* [Problem to solve] Go through the records and copy each line where the word "Chính" occurs.

* [Exercise material]
Start of Block

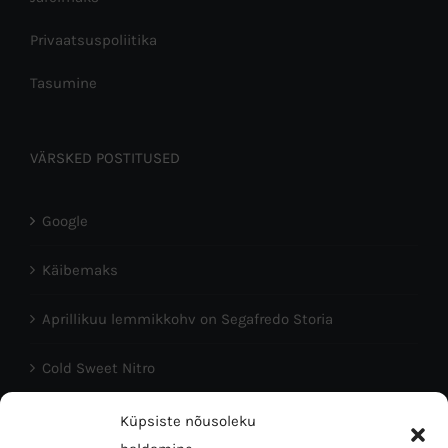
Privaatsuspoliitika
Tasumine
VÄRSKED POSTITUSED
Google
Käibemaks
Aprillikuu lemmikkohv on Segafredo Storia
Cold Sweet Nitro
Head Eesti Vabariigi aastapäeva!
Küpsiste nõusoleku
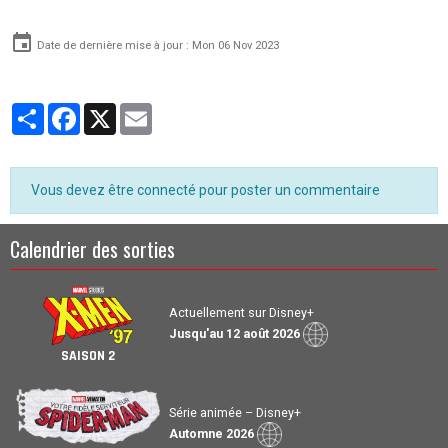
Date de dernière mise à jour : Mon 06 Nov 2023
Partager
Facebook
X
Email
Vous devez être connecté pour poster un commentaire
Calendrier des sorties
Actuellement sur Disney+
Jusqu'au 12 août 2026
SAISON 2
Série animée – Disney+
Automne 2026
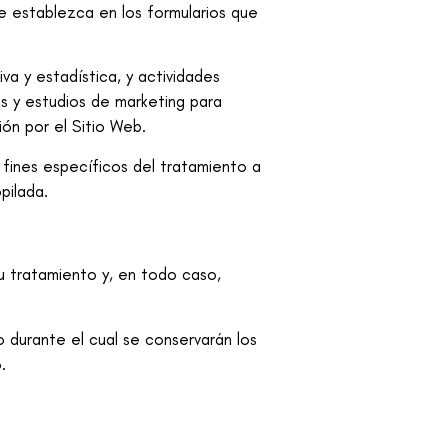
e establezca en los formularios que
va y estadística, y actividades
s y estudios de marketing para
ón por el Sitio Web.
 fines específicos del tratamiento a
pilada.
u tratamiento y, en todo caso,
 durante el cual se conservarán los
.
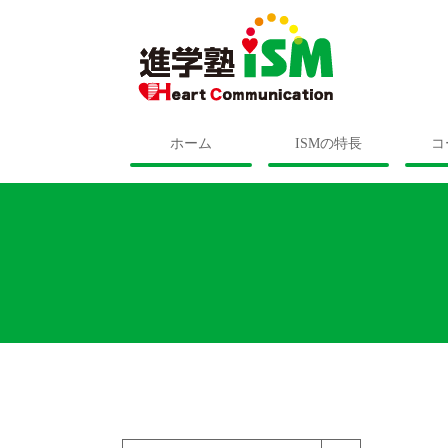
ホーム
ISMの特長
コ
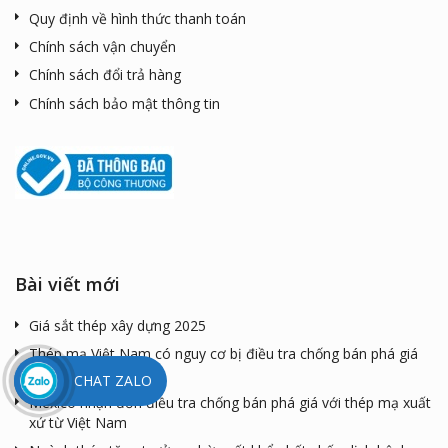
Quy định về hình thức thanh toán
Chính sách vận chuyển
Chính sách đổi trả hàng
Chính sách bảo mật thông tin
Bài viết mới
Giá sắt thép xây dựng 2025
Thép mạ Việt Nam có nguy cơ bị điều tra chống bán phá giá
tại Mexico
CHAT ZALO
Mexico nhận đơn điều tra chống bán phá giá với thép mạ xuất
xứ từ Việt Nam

End of Block

* [Result for this exercise]
Chính sách vận chuyển
Chính sách đổi trả hàng
Chính sách bảo mật thông tin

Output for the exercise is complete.